海外経済

グッゲンハイム スコット・マイナード 中央銀行に金融緩和からの出口はない:スコット・マイナード
2021年10月20日

グッゲンハイム・パートナーズのスコット・マイナード氏は、市場が金融緩和への依存症に陥っており、各国中央銀行には現状の強力な金融緩和からの出口が存在しないと話している。


明らかに現時点では大統領がFRBを大きく変えるチャンスを握っており、明らかにハト派側に傾いている。
左派から強いプレッシャーを受けている。
バイデン大統領は偉大な人物で、金融政策は理解していないだろうから、その方向でいかざるをえないだろう。

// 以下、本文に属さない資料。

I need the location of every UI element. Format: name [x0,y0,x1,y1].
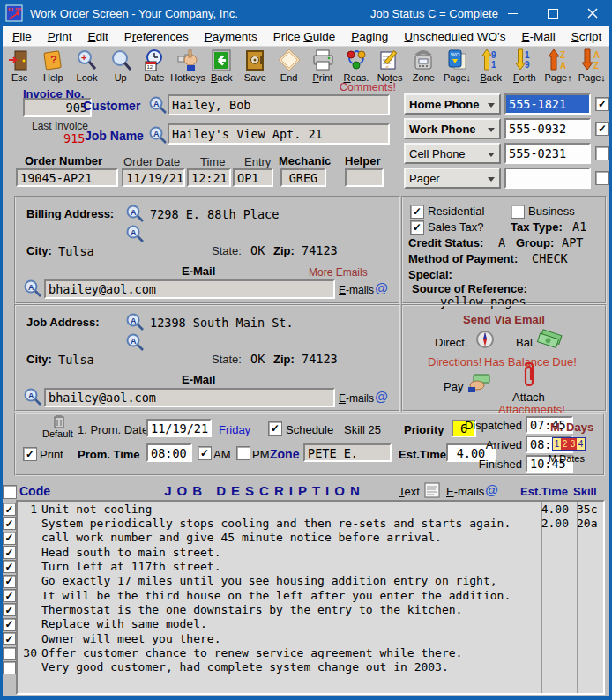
jd-row-checkbox[interactable]: ✓ [3,618,16,631]
billing-address-value[interactable]: 7298 E. 88th Place [150,207,279,221]
print-checkbox[interactable]: ✓ [23,447,37,461]
phone-type-select-home-phone[interactable]: Home Phone [404,93,501,115]
job-description-list[interactable]: 1Unit not cooling4.0035cSystem periodica… [16,500,605,695]
business-checkbox[interactable] [511,205,525,219]
job-description-row[interactable]: 30Offer customer chance to renew service… [18,645,603,659]
toolbar-button-up[interactable]: Up [104,47,138,88]
toolbar-button-help[interactable]: ?Help [36,47,70,88]
multi-dates-calendar-icon[interactable]: 1234 [552,437,586,451]
jd-row-checkbox[interactable] [3,647,16,660]
prom-date-field[interactable]: 11/19/21 [146,419,212,437]
order-time-field[interactable]: 12:21 [187,168,231,187]
jd-emails-at-icon[interactable]: @ [485,482,498,497]
jd-row-checkbox[interactable]: ✓ [3,560,16,573]
phone-print-checkbox[interactable] [595,171,609,185]
close-button[interactable] [572,0,612,26]
menu-item-payments[interactable]: Payments [197,28,265,45]
job-email-lookup-icon[interactable]: A [23,387,42,406]
phone-number-field[interactable] [504,168,591,189]
job-state-value[interactable]: OK [250,352,265,366]
jd-row-checkbox[interactable]: ✓ [3,546,16,559]
toolbar-button-page[interactable]: AZPage↓ [575,47,608,88]
order-number-field[interactable]: 19045-AP21 [16,168,118,187]
jd-row-checkbox[interactable]: ✓ [3,575,16,588]
directions-link[interactable]: Directions! [428,355,481,369]
menu-item-preferences[interactable]: Preferences [116,28,197,45]
billing-email-lookup-icon[interactable]: A [23,279,42,298]
toolbar-button-back[interactable]: Back [205,47,238,88]
jd-row-checkbox[interactable]: ✓ [3,589,16,602]
billing-address-lookup-icon[interactable]: A [125,204,145,223]
maximize-button[interactable] [533,0,572,26]
phone-number-field[interactable]: 555-0932 [504,118,591,139]
job-description-row[interactable]: Turn left at 117th street. [18,559,603,573]
more-emails-link[interactable]: More Emails [309,266,368,279]
billing-emails-at-icon[interactable]: @ [375,280,388,295]
toolbar-button-print[interactable]: Print [306,47,340,88]
job-name-field[interactable]: Hailey's View Apt. 21 [168,123,390,145]
job-emails-link[interactable]: E-mails [339,392,374,405]
menu-item-price-guide[interactable]: Price Guide [265,28,344,45]
job-emails-at-icon[interactable]: @ [375,389,388,404]
billing-emails-link[interactable]: E-mails [339,284,374,296]
phone-type-select-pager[interactable]: Pager [404,168,501,189]
m-days-label[interactable]: M. Days [550,421,593,434]
toolbar-button-save[interactable]: Save [238,47,272,88]
jd-row-checkbox[interactable]: ✓ [3,603,16,616]
menu-item-paging[interactable]: Paging [343,28,396,45]
zone-field[interactable]: PETE E. [303,443,392,462]
toolbar-button-end[interactable]: End [272,47,306,88]
toolbar-button-forth[interactable]: 19Forth [508,47,541,88]
jd-row-checkbox[interactable]: ✓ [3,632,16,645]
job-description-row[interactable]: Thermostat is the one downstairs by the … [18,602,603,616]
toolbar-button-esc[interactable]: Esc [3,47,36,88]
jd-row-checkbox[interactable]: ✓ [3,517,16,530]
job-description-row[interactable]: System periodically stops cooling and th… [18,516,603,530]
job-email-field[interactable]: bhailey@aol.com [44,388,335,407]
minimize-button[interactable] [493,0,533,26]
toolbar-button-back[interactable]: 91Back [474,47,508,88]
am-checkbox[interactable]: ✓ [198,446,212,460]
directions-compass-icon[interactable] [475,330,495,352]
job-address-value[interactable]: 12398 South Main St. [150,316,294,330]
job-description-row[interactable]: Replace with same model. [18,617,603,631]
job-address2-lookup-icon[interactable]: A [125,332,145,352]
customer-lookup-icon[interactable]: A [148,95,168,115]
prom-time-field[interactable]: 08:00 [146,443,192,462]
m-dates-label[interactable]: M.Dates [549,453,585,464]
phone-type-select-work-phone[interactable]: Work Phone [404,118,501,139]
residential-checkbox[interactable]: ✓ [410,205,424,219]
menu-item-e-mail[interactable]: E-Mail [513,28,563,45]
jd-row-checkbox[interactable] [3,661,16,674]
entry-field[interactable]: OP1 [233,168,273,187]
phone-print-checkbox[interactable] [595,146,609,160]
menu-item-unscheduled-wo-s[interactable]: Unscheduled WO's [396,28,513,45]
jd-emails-link[interactable]: E-mails [446,485,484,498]
sales-tax-checkbox[interactable]: ✓ [410,220,424,235]
phone-number-field[interactable]: 555-0231 [504,143,591,164]
pm-checkbox[interactable] [236,446,250,460]
menu-item-print[interactable]: Print [40,28,80,45]
text-mode-icon[interactable] [424,482,440,501]
billing-city-value[interactable]: Tulsa [58,244,94,258]
customer-field[interactable]: Hailey, Bob [168,94,390,115]
menu-item-script[interactable]: Script [563,28,610,45]
job-description-row[interactable]: Very good customer, had complete system … [18,660,603,674]
billing-zip-value[interactable]: 74123 [302,243,338,257]
job-city-value[interactable]: Tulsa [58,353,94,367]
phone-print-checkbox[interactable]: ✓ [595,122,609,136]
toolbar-button-look[interactable]: +Look [70,47,103,88]
menu-item-edit[interactable]: Edit [80,28,116,45]
code-header-checkbox[interactable] [3,485,17,499]
default-label[interactable]: Default [42,428,73,439]
order-date-field[interactable]: 11/19/21 [122,168,185,187]
comments-note[interactable]: Comments! [340,81,396,93]
invoice-no-field[interactable]: 905 [23,98,92,117]
phone-type-select-cell-phone[interactable]: Cell Phone [404,143,501,164]
job-description-row[interactable]: 1Unit not cooling4.0035c [18,502,603,516]
toolbar-button-hotkeys[interactable]: Hotkeys [171,47,205,88]
phone-print-checkbox[interactable]: ✓ [595,97,609,111]
mechanic-field[interactable]: GREG [280,168,326,187]
toolbar-button-page[interactable]: ZAPage↑ [541,47,575,88]
toolbar-button-page[interactable]: WOPage↓ [440,47,474,88]
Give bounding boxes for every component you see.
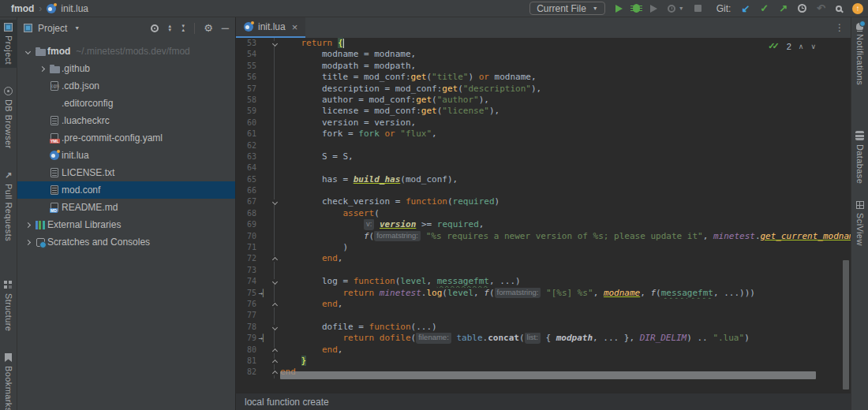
- code-line[interactable]: 61 fork = fork or "flux",: [236, 129, 851, 140]
- tree-item-scratches-and-consoles[interactable]: Scratches and Consoles: [17, 233, 235, 251]
- fold-end-icon[interactable]: [271, 256, 279, 262]
- code-line[interactable]: 55 modpath = modpath,: [236, 61, 851, 72]
- git-push-button[interactable]: ↗: [779, 3, 788, 13]
- stripe-tab-database[interactable]: Database: [851, 128, 868, 187]
- code-line[interactable]: 63 S = S,: [236, 151, 851, 162]
- profiler-button[interactable]: [668, 5, 675, 13]
- expand-all-button[interactable]: ▲▼: [167, 24, 172, 32]
- code-line[interactable]: 78 dofile = function(...): [236, 322, 851, 333]
- fold-end-icon[interactable]: [271, 359, 279, 364]
- tree-item-license-txt[interactable]: LICENSE.txt: [17, 164, 235, 181]
- collapse-all-button[interactable]: ▼▲: [181, 24, 185, 32]
- code-line[interactable]: 66: [236, 185, 851, 196]
- git-update-button[interactable]: ↙: [741, 3, 750, 13]
- gutter-spacer: [256, 162, 269, 173]
- stripe-tab-notifications[interactable]: Notifications: [851, 20, 868, 88]
- context-line-text[interactable]: local function create: [245, 397, 329, 408]
- code-line[interactable]: 70 f(formatstring: "%s requires a newer …: [236, 231, 851, 242]
- run-button[interactable]: [615, 5, 623, 13]
- tree-item--pre-commit-config-yaml[interactable]: .pre-commit-config.yaml: [17, 129, 235, 147]
- chevron-down-icon[interactable]: [24, 48, 30, 54]
- breadcrumb-file[interactable]: init.lua: [61, 3, 88, 14]
- code-line[interactable]: 67 check_version = function(required): [236, 196, 851, 207]
- fold-expanded-icon[interactable]: [271, 279, 279, 285]
- project-panel-title[interactable]: Project: [38, 23, 67, 34]
- code-line[interactable]: 64: [236, 162, 851, 173]
- code-line[interactable]: 60 version = version,: [236, 117, 851, 129]
- editor-tab-init-lua[interactable]: init.lua ×: [236, 17, 305, 38]
- code-line[interactable]: 81 }: [236, 356, 851, 367]
- line-number: 80: [236, 345, 256, 356]
- fold-end-icon[interactable]: [271, 302, 279, 308]
- ide-update-badge[interactable]: ↑: [852, 3, 863, 14]
- tree-item-external-libraries[interactable]: External Libraries: [17, 216, 235, 233]
- next-problem-icon[interactable]: ∨: [810, 43, 816, 50]
- tree-item-label: .cdb.json: [62, 80, 99, 91]
- close-tab-icon[interactable]: ×: [292, 21, 298, 33]
- hide-panel-button[interactable]: ─: [222, 23, 229, 33]
- code-line[interactable]: 56 title = mod_conf:get("title") or modn…: [236, 72, 851, 83]
- code-line[interactable]: 74 log = function(level, messagefmt, ...…: [236, 276, 851, 287]
- tree-item--luacheckrc[interactable]: .luacheckrc: [17, 112, 235, 129]
- debug-button[interactable]: [633, 4, 640, 13]
- stripe-tab-structure[interactable]: Structure: [0, 278, 17, 334]
- code-line[interactable]: 76 end,: [236, 299, 851, 310]
- stripe-tab-bookmarks[interactable]: Bookmarks: [0, 350, 17, 410]
- stripe-tab-db-browser[interactable]: DB Browser: [0, 84, 17, 152]
- code-line[interactable]: 77: [236, 310, 851, 321]
- fold-end-icon[interactable]: [271, 370, 279, 375]
- code-line[interactable]: 57 description = mod_conf:get("descripti…: [236, 84, 851, 95]
- code-line[interactable]: 72 end,: [236, 253, 851, 264]
- code-line[interactable]: 80 end,: [236, 345, 851, 356]
- chevron-right-icon[interactable]: [39, 65, 44, 71]
- code-line[interactable]: 79→ return dofile(filename: table.concat…: [236, 333, 851, 344]
- tree-root-fmod[interactable]: fmod~/.minetest/mods.dev/fmod: [17, 43, 235, 60]
- code-line[interactable]: 69 v: version >= required,: [236, 219, 851, 230]
- code-line[interactable]: 68 assert(: [236, 208, 851, 219]
- stripe-tab-sciview[interactable]: SciView: [851, 198, 868, 249]
- code-line[interactable]: 53 return {: [236, 38, 851, 49]
- tree-item-readme-md[interactable]: README.md: [17, 199, 235, 216]
- fold-gutter: [269, 356, 280, 367]
- code-line[interactable]: 65 has = build_has(mod_conf),: [236, 174, 851, 185]
- tree-item--github[interactable]: .github: [17, 60, 235, 77]
- fold-expanded-icon[interactable]: [271, 199, 279, 205]
- fold-end-icon[interactable]: [271, 348, 279, 353]
- stripe-tab-project[interactable]: Project: [0, 20, 17, 68]
- editor-options-icon[interactable]: ⋮: [829, 22, 851, 33]
- chevron-right-icon[interactable]: [24, 239, 30, 244]
- project-tool-window: Project ▼ ▲▼ ▼▲ ⚙ ─ fmod~/.minetest/mods…: [17, 17, 236, 410]
- code-line[interactable]: 75→ return minetest.log(level, f(formats…: [236, 288, 851, 299]
- code-viewport[interactable]: 53 return {54 modname = modname,55 modpa…: [236, 38, 851, 378]
- code-line[interactable]: 71 ): [236, 242, 851, 253]
- inspections-widget[interactable]: ✓✓ 2 ∧ ∨: [765, 40, 819, 52]
- code-line[interactable]: 58 author = mod_conf:get("author"),: [236, 95, 851, 106]
- code-line[interactable]: 54 modname = modname,: [236, 49, 851, 60]
- vertical-scrollbar[interactable]: [843, 260, 849, 390]
- coverage-button[interactable]: [650, 5, 657, 13]
- tree-item-init-lua[interactable]: init.lua: [17, 147, 235, 164]
- tree-item--editorconfig[interactable]: .editorconfig: [17, 95, 235, 112]
- fold-expanded-icon[interactable]: [271, 41, 279, 47]
- select-opened-file-button[interactable]: [151, 24, 159, 32]
- chevron-right-icon[interactable]: [24, 222, 30, 227]
- fold-expanded-icon[interactable]: [271, 325, 279, 330]
- run-configuration-select[interactable]: Current File ▼: [529, 2, 605, 15]
- git-commit-button[interactable]: ✓: [760, 3, 769, 13]
- history-button[interactable]: [798, 4, 806, 13]
- tree-item--cdb-json[interactable]: .cdb.json: [17, 77, 235, 95]
- stripe-tab-pull-requests[interactable]: ↗Pull Requests: [0, 168, 17, 244]
- code-line[interactable]: 73: [236, 265, 851, 276]
- prev-problem-icon[interactable]: ∧: [799, 43, 804, 50]
- code-line[interactable]: 59 license = mod_conf:get("license"),: [236, 106, 851, 117]
- settings-gear-icon[interactable]: ⚙: [204, 23, 213, 33]
- tree-item-mod-conf[interactable]: mod.conf: [17, 181, 235, 199]
- chevron-down-icon[interactable]: ▼: [74, 25, 80, 31]
- breadcrumb-project[interactable]: fmod: [11, 3, 34, 14]
- fold-gutter: [269, 299, 280, 310]
- line-number: 58: [236, 95, 256, 106]
- horizontal-scrollbar[interactable]: [280, 371, 816, 379]
- code-line[interactable]: 62: [236, 140, 851, 151]
- profiler-dropdown-icon[interactable]: ▼: [679, 6, 684, 11]
- search-everywhere-button[interactable]: [836, 6, 842, 12]
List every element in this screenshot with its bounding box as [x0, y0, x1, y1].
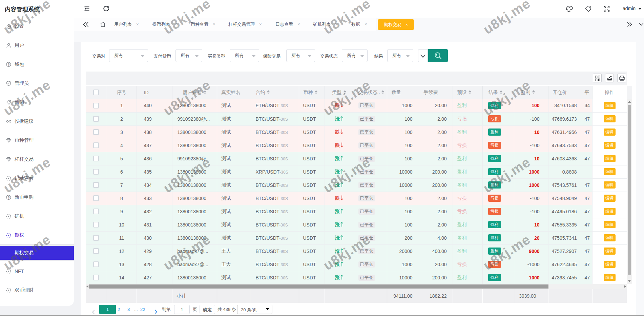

マイナード氏のあるコンファレンスでの発言をBloombergが伝えている。

同氏の発言は、FRB議長を始め多くの高官ポストの再任時期が迫ることを踏まえたものだろう。
ハト派的金融政策を望む大統領が、そうなるように人事を誘導し、要望していくのだろう。

各国中央銀行はかつて意図されたことのない役割を演じている。
かつて中央銀行の役割とは、危機時に限界的な流動性を供給し、経済が安定化し回復し始めた後にはそれを回収することだった。
今では中央銀行が市場を動かしている。

マイナード氏は、FRBをはじめとする多くの中央銀行において、その役割が変容してきたと指摘している。
以前は、最後の貸し手として必要最小限に近い流動性供給にとどめ、事態収拾後は速やかに流動性を再吸収していた。
つまり、中央銀行のバランスシートは短期間を除いてスリムな状態で保たれていた。
それが、今では中央銀行のバランスシートは拡大したままだ。
膨らんだバランスシートは通貨の信認を揺るがす潜在的リスクとなる。
ところが、逆に、バランスシートは拡大したままでよいとの主張も出るほど、量的緩和は根付いてしまった。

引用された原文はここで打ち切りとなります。